Born in 320 PPM, the same year as the first chatbot, ELIZA, with whom she shares her name, Elisabeth Gravil was set on exploring the potential of artificial intelligence. With 25 years in strategic marketing for luxury brands and an initial entrepreneurial venture in museum services, she founded Museovation in 2019, a consulting firm specializing in cultural engineering. She assists museums and heritage institutions in their digital transformations, placing innovation, sustainable strategy, and organizational change at the heart of each project. An AI trainer for cultural professionals and a lecturer in various cultural management MBA programs, Elisabeth shares the challenges and opportunities of generative AI from a realistic strategic perspective. As an expert for Collège France 2030 and a member of selection committees for cultural incubators such as 104factory, she supports the emergence of innovation within the cultural sector.

Sasha Stiles is a first-generation Kalmyk-American poet and language artist exploring the nexus of text and technology. Widely recognized as a pioneer of creative AI and next-gen poetics, her work has been featured by MoMA, Art Basel, and Gucci, and won the first AI in Art Award of Distinction from the Prix Ars Electronica. Stiles is a frequent speaker at international events in arts, culture, and innovation, and regularly publishes and exhibits around the globe, on and off the blockchain. A co-founder of theVERSEverse and a graduate of Harvard and Oxford, she has served as Poetry Mentor to the AI humanoid Bina48 since 2018, and lives near New York City with her husband and studio partner, Kris Bones.
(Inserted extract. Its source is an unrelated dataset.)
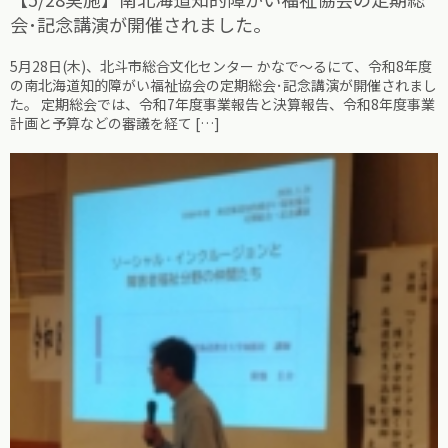
会･記念講演が開催されました。
5月28日(木)、北斗市総合文化センター かなで～るにて、令和8年度
の南北海道知的障がい福祉協会の定期総会･記念講演が開催されまし
た。 定期総会では、令和7年度事業報告と決算報告、令和8年度事業
計画と予算などの審議を経て […]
Diane Drubay is an art curator and artist who researches how digital art can trigger eco-awareness and real-life climate action, acting behind Blueshift Gallery. With a background in cultural and museum studies, Diane has spent more than 15 years establishing routes to positive futures in the art world through the program, Museums Facing Extinction. Featured at Sonar+D, Factory Berlin, Art Basel Paris, Artverse, and the Departmental Institute of Fine Arts in Cali, her exhibitions strive to inspire awe, urgency, and responsibility for our planet, using the power of digital art to envision a more sustainable future. She has curated exhibitions and led projects internationally, and often gives presentations that envision a future shaped by art, innovation, and ecology.